HOW TO COMPLETE THIS TASK
Nothing outside the stretch is wanted. Repeat exactly the lines of the listing below from the one that contains "интегрироваться с зеленодольскими" through the one that contains "Вы не просто", both ends included.

GIVEN RECORDS

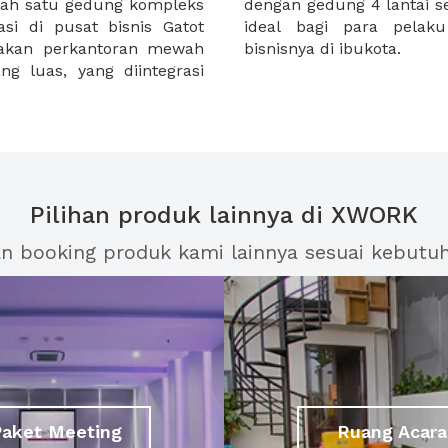
lah satu gedung kompleks
itel dan komersial. Sangat
si di pusat bisnis Gatot
u menjalankan aktifitas
pakan perkantoran mewah
bisnisnya di ibukota.
g luas, yang diintegrasi
Pilihan produk lainnya di XWORK
an booking produk kami lainnya sesuai kebutu
Paket Meeting
Ruang Acara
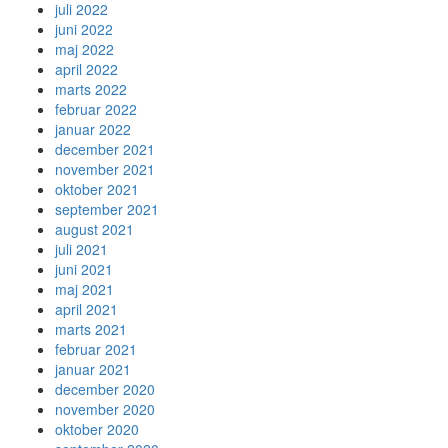
juli 2022
juni 2022
maj 2022
april 2022
marts 2022
februar 2022
januar 2022
december 2021
november 2021
oktober 2021
september 2021
august 2021
juli 2021
juni 2021
maj 2021
april 2021
marts 2021
februar 2021
januar 2021
december 2020
november 2020
oktober 2020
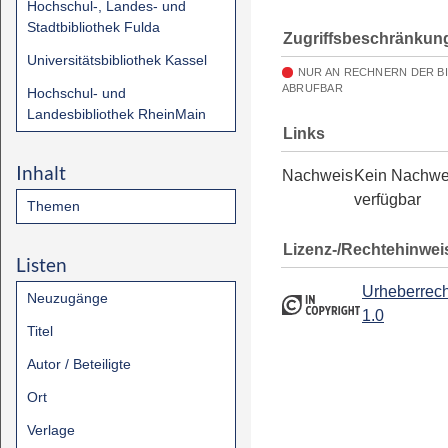
Hochschul-, Landes- und
Stadtbibliothek Fulda
Zugriffsbeschränkun
Universitätsbibliothek Kassel
NUR AN RECHNERN DER B
ABRUFBAR
Hochschul- und
Landesbibliothek RheinMain
Links
Inhalt
Nachweis
Kein Nachwe
verfügbar
Themen
Lizenz-/Rechtehinwei
Listen
Urheberrech
Neuzugänge
1.0
Titel
Autor / Beteiligte
Ort
Verlage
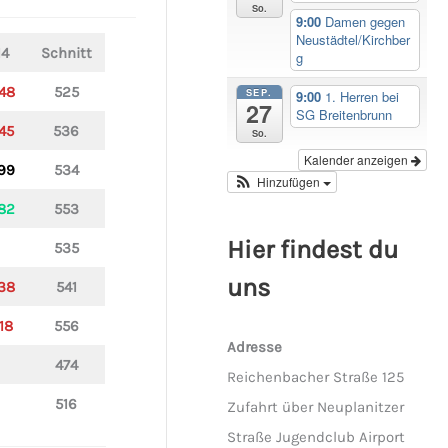
So.
9:00
Damen gegen
Neustädtel/Kirchber
14
Schnitt
g
48
525
SEP.
9:00
1. Herren bei
27
SG Breitenbrunn
45
536
So.
Kalender anzeigen
99
534
Hinzufügen
82
553
Hier findest du
535
uns
38
541
18
556
Adresse
474
Reichenbacher Straße 125
516
Zufahrt über Neuplanitzer
Straße Jugendclub Airport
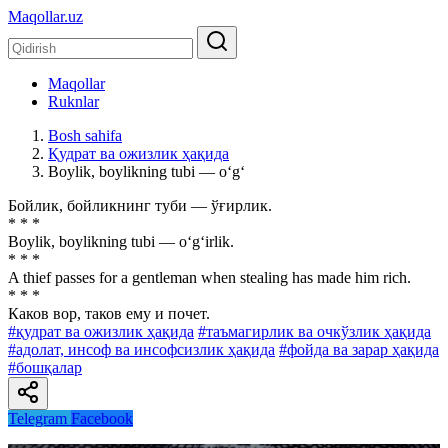
Maqollar.uz
Maqollar
Ruknlar
Bosh sahifa
Қудрат ва ожизлик ҳақида
Boylik, boylikning tubi — o‘g‘
Бойлик, бойликнинг туби — ўғирлик.
* * *
Boylik, boylikning tubi — o‘g‘irlik.
* * *
A thief passes for a gentleman when stealing has made him rich.
* * *
Каков вор, таков ему и почет.
#қудрат ва ожизлик ҳақида
#таъмагирлик ва очкўзлик ҳақида
#адолат, инсоф ва инсофсизлик ҳақида
#фойда ва зарар ҳақида
#бошқалар
Telegram
Facebook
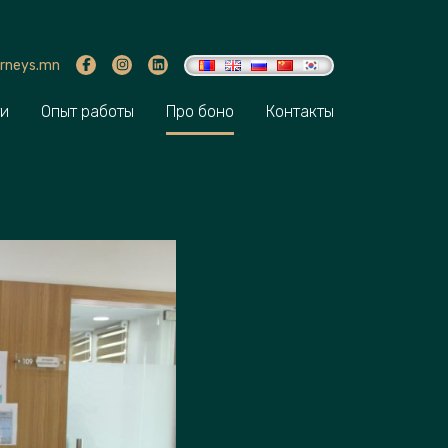
rneys.mn
ти
Опыт работы
Про боно
Контакты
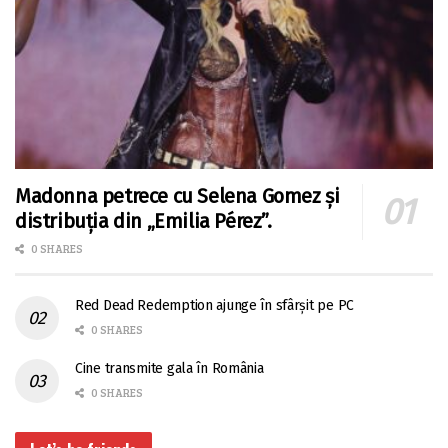
Madonna petrece cu Selena Gomez și
distribuția din „Emilia Pérez”.
0 SHARES
Red Dead Redemption ajunge în sfârșit pe PC
0 SHARES
Cine transmite gala în România
0 SHARES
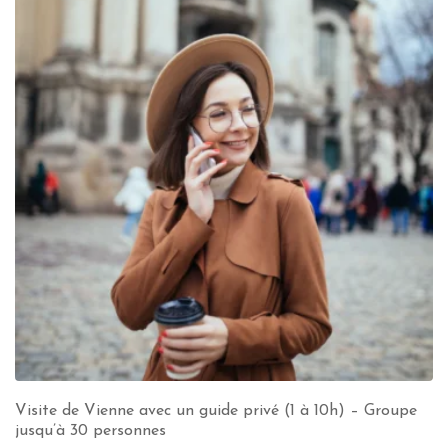
Visite de Vienne avec un guide privé (1 à 10h) – Groupe
jusqu’à 30 personnes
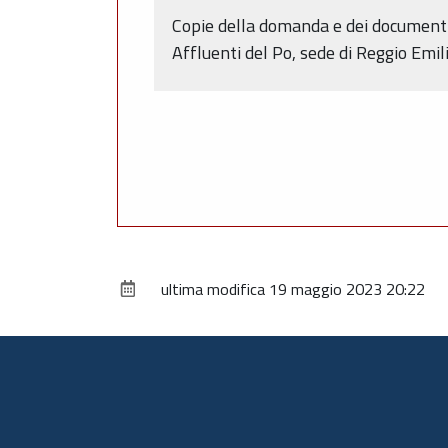
Copie della domanda e dei documenti a
Affluenti del Po, sede di Reggio Emil
ultima modifica
19 maggio 2023 20:22
Piè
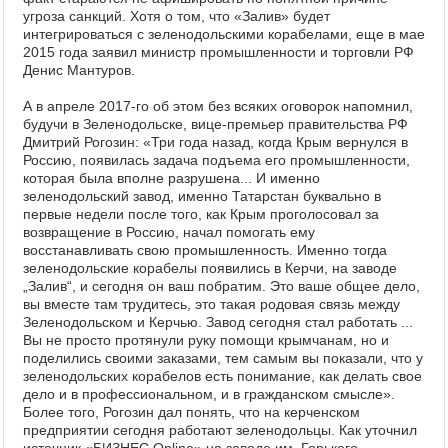
угроза санкций. Хотя о том, что «Залив» будет
интегрироваться с зеленодольскими корабелами, еще в мае
2015 года заявил министр промышленности и торговли РФ
Денис Мантуров.
А в апреле 2017-го об этом без всяких оговорок напомнил,
будучи в Зеленодольске, вице-премьер правительства РФ
Дмитрий Рогозин: «Три года назад, когда Крым вернулся в
Россию, появилась задача подъема его промышленности,
которая была вполне разрушена... И именно
зеленодольский завод, именно Татарстан буквально в
первые недели после того, как Крым проголосовал за
возвращение в Россию, начал помогать ему
восстанавливать свою промышленность. Именно тогда
зеленодольские корабелы появились в Керчи, на заводе
„Залив“, и сегодня он ваш побратим. Это ваше общее дело,
вы вместе там трудитесь, это такая родовая связь между
Зеленодольском и Керчью. Завод сегодня стал работать ...
Вы не просто протянули руку помощи крымчанам, но и
поделились своими заказами, тем самым вы показали, что у
зеленодольских корабелов есть понимание, как делать свое
дело и в профессиональном, и в гражданском смысле».
Более того, Рогозин дал понять, что на керченском
предприятии сегодня работают зеленодольцы. Как уточнил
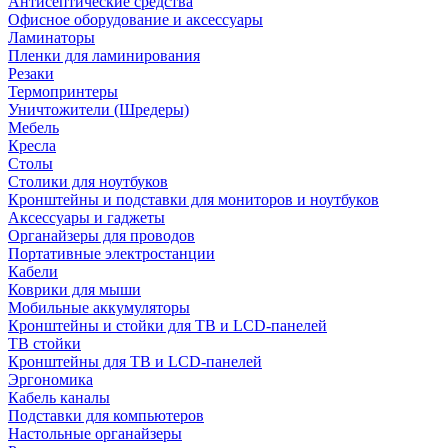
Антисептические средства
Офисное оборудование и аксессуары
Ламинаторы
Пленки для ламинирования
Резаки
Термопринтеры
Уничтожители (Шредеры)
Мебель
Кресла
Столы
Столики для ноутбуков
Кронштейны и подставки для мониторов и ноутбуков
Аксессуары и гаджеты
Органайзеры для проводов
Портативные электростанции
Кабели
Коврики для мыши
Мобильные аккумуляторы
Кронштейны и стойки для ТВ и LCD-панелей
ТВ стойки
Кронштейны для ТВ и LCD-панелей
Эргономика
Кабель каналы
Подставки для компьютеров
Настольные органайзеры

ANSWER AREA
интегрироваться с зеленодольскими корабелами, еще в мае
2015 года заявил министр промышленности и торговли РФ
Денис Мантуров.
А в апреле 2017-го об этом без всяких оговорок напомнил,
будучи в Зеленодольске, вице-премьер правительства РФ
Дмитрий Рогозин: «Три года назад, когда Крым вернулся в
Россию, появилась задача подъема его промышленности,
которая была вполне разрушена... И именно
зеленодольский завод, именно Татарстан буквально в
первые недели после того, как Крым проголосовал за
возвращение в Россию, начал помогать ему
восстанавливать свою промышленность. Именно тогда
зеленодольские корабелы появились в Керчи, на заводе
„Залив“, и сегодня он ваш побратим. Это ваше общее дело,
вы вместе там трудитесь, это такая родовая связь между
Зеленодольском и Керчью. Завод сегодня стал работать ...
Вы не просто протянули руку помощи крымчанам, но и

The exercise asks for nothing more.